How Music Helps Treat Insomnia

Sleep is a significant part of an individual’s life. Studies indicate that people spend more than a third of their lives in bed sleeping. Lack of it can result in stress, depression, and high anxiety levels. This impacts negatively on your daily activities and responsibilities. You may end up getting into accidents as a result of sleep deprivation. Besides, it lowers productivity and increases absenteeism primarily if employed.

The need for deep sleep that offers you a chance to rest and rejuvenate your body remains. There are many therapeutic options for insomnia at your disposal. However, they come with a variety of side effects. In addition, sometimes, it does not work for all and may cause overdependence, addiction, and sometimes, severe withdrawal effects.

Why choose music?

Music has several benefits to an individual. It not only provides relief but also has no side effects attached to listening to music. Music allows you to sleep peacefully, for longer and you wake fully rested. Besides, it has no adverse impacts and no possibility of becoming addicted.

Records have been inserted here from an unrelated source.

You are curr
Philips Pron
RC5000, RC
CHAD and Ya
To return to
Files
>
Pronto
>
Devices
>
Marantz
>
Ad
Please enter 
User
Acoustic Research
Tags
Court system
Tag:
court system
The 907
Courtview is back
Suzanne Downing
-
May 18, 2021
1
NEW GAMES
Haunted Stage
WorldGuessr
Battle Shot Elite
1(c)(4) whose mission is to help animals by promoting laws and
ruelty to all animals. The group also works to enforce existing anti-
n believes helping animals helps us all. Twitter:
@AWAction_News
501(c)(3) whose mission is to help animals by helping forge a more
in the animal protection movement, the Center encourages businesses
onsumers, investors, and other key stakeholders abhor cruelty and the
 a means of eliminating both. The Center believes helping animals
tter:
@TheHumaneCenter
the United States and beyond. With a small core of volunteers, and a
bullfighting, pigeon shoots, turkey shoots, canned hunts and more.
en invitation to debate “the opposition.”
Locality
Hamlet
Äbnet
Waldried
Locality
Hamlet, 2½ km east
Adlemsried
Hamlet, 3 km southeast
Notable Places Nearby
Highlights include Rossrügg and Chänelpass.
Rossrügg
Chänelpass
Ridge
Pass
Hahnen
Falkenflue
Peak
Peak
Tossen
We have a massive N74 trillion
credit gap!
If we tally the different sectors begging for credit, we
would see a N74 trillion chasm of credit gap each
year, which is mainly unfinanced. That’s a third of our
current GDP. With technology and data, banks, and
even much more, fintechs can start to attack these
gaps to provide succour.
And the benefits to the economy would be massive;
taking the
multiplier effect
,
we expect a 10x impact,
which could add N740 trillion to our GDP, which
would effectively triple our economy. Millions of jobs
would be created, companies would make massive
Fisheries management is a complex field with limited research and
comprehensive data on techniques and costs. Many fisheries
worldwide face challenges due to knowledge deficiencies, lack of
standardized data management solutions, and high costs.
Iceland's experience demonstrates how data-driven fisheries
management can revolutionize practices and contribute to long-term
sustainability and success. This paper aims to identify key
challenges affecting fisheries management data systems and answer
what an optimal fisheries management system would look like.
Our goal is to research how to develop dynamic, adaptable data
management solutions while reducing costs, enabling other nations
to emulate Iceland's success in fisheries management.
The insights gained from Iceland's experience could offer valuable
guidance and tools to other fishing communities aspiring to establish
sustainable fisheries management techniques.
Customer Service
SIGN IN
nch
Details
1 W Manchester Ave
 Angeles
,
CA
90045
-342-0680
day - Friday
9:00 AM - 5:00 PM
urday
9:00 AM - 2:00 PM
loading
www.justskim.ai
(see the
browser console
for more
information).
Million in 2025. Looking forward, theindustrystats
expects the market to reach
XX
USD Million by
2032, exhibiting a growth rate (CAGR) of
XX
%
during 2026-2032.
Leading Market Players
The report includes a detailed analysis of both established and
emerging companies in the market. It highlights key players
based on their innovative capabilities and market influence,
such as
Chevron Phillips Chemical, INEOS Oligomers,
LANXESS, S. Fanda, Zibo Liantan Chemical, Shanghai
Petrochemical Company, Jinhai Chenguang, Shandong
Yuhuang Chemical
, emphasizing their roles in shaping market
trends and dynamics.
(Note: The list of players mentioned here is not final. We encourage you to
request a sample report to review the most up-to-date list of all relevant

How do music and sleep work?

You can think of it as music therapy for patients or individuals with insomnia. For it to work, you should listen to music for around 45 minutes before going to bed. The music slows down your heart rate, induces relaxation in your mind and muscles. As a result, you end up falling asleep much faster than you would normally.

Not all types of music genres enhance your sleep. Songs for sleep induction should have slow rhythms. Soft music or classical songs with beats of around 50 times or 60 times in a single minute are advisable.

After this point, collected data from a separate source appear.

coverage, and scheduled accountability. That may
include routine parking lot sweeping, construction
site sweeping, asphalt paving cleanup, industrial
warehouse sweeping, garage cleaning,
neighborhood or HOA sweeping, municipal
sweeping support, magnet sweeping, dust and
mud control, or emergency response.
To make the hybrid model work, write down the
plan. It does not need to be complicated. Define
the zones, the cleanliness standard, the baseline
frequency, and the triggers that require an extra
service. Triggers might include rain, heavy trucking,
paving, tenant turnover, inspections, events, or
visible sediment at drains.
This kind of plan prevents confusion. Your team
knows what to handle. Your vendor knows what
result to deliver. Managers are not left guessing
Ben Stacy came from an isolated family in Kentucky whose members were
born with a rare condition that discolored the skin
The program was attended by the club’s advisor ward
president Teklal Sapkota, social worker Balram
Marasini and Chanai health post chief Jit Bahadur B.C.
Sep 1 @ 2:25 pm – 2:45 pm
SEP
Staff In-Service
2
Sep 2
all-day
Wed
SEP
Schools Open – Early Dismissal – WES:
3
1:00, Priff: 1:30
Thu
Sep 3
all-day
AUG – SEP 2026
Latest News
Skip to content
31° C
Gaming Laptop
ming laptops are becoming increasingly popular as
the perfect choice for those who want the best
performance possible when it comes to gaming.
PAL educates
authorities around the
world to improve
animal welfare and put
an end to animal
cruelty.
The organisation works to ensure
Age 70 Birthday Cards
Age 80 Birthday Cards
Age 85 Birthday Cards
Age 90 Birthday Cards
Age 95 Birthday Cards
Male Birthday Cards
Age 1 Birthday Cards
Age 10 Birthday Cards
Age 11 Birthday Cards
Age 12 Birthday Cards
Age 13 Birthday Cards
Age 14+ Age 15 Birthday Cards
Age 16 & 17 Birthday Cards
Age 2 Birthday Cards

Music that mimics the natural environment, such as the ocean or river flow also works well. However, the best selection is lullabies, waltzes, and blues. These songs have different tones and rhythmic patterns that work with your brain, helping you fall asleep much faster. Also, it aids you to reach the REM (rapid eye movement) stage quickly and stays for longer delivering your need for rest effectively.

For it to work efficiently, put on the music as you prepare to go to bed. Ensure you set a timer to switch it off after a while so that it does not wake you later in the night. Ensure the timer is set around 15minutes to 45 minutes after you sleep. This is wholly dependent on your sleeping pattern or habits.

Music or song selection 

People have different music preferences, whether it is for entertainment and above all if it is to induce sleep. There are several elements that you should take into consideration before selecting the perfect song for your sleep therapy. These include:

  • Choosing a song that you identify with or is familiar to you.
  • Ensuring that the song has the right tempo, low frequency about the music tone and above all has a relaxing melody.
  • Try different genres before settling on one. Some may require slow melodies while others sleep through loud songs with fast beats. Find which song works for and convert it to mp3 using the youtube to mp3 converter. It will prevent distraction of video playbacks for better sleep.

It is essential to ensure consistency in your sleep routine. Once you start listening to music, be sure to keep on that specific trend. The body has a controller which enables it to prepare to sleep once you put the music on as it is already used to it.